Saved data entries »
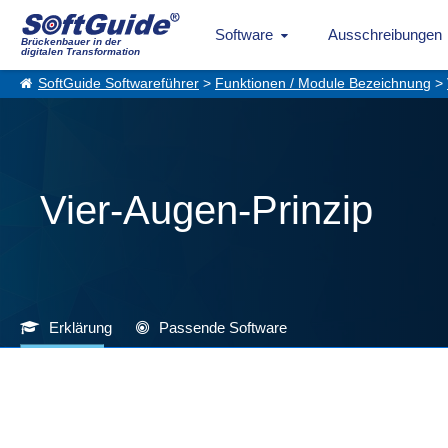
Software
Ausschreibungen
Brückenbauer in der
digitalen Transformation
SoftGuide Softwareführer
>
Funktionen / Module Bezeichnung
>
Vier-Augen-Prinzip
Erklärung
Passende Software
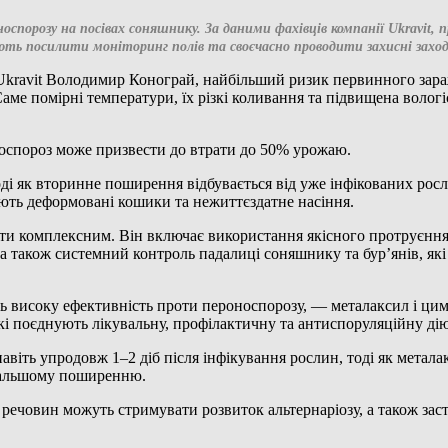
спорозу на посівах соняшнику. За даними фахівців компанії Ukravit,
ують посилити моніторинг полів та своєчасно проводити захисні заход
Ukravit Володимир Конограй, найбільший ризик первинного зара
ме помірні температури, їх різкі коливання та підвищена волог
носпороз може призвести до втрати до 50% урожаю.
і як вторинне поширення відбувається від уже інфікованих росл
ють деформовані кошики та нежиттєздатне насіння.
ти комплексним. Він включає використання якісного протруєння
а також системний контроль падалиці соняшнику та бур’янів, як
ть високу ефективність проти пероноспорозу, — металаксил і ци
які поєднують лікувальну, профілактичну та антиспоруляційну дію
віть упродовж 1–2 діб після інфікування рослин, тоді як метала
дальшому поширенню.
речовин можуть стримувати розвиток альтернаріозу, а також заст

WHAT TO PRODUCE » Output the records exactly, please. The pictures are not part of the copy.

YOUR SOLUTION »
Software
Ausschreibungen
Brückenbauer in der
digitalen Transformation
SoftGuide Softwareführer
>
Funktionen / Module Bezeichnung
>
Vier-Augen-Prinzip
Erklärung
Passende Software
спорозу на посівах соняшнику. За даними фахівців компанії Ukravit,
ують посилити моніторинг полів та своєчасно проводити захисні заход
Ukravit Володимир Конограй, найбільший ризик первинного зара
ме помірні температури, їх різкі коливання та підвищена волог
носпороз може призвести до втрати до 50% урожаю.
і як вторинне поширення відбувається від уже інфікованих росл
ють деформовані кошики та нежиттєздатне насіння.
ти комплексним. Він включає використання якісного протруєння
а також системний контроль падалиці соняшнику та бур’янів, як
ть високу ефективність проти пероноспорозу, — металаксил і ци
які поєднують лікувальну, профілактичну та антиспоруляційну дію
віть упродовж 1–2 діб після інфікування рослин, тоді як метала
дальшому поширенню.
речовин можуть стримувати розвиток альтернаріозу, а також заст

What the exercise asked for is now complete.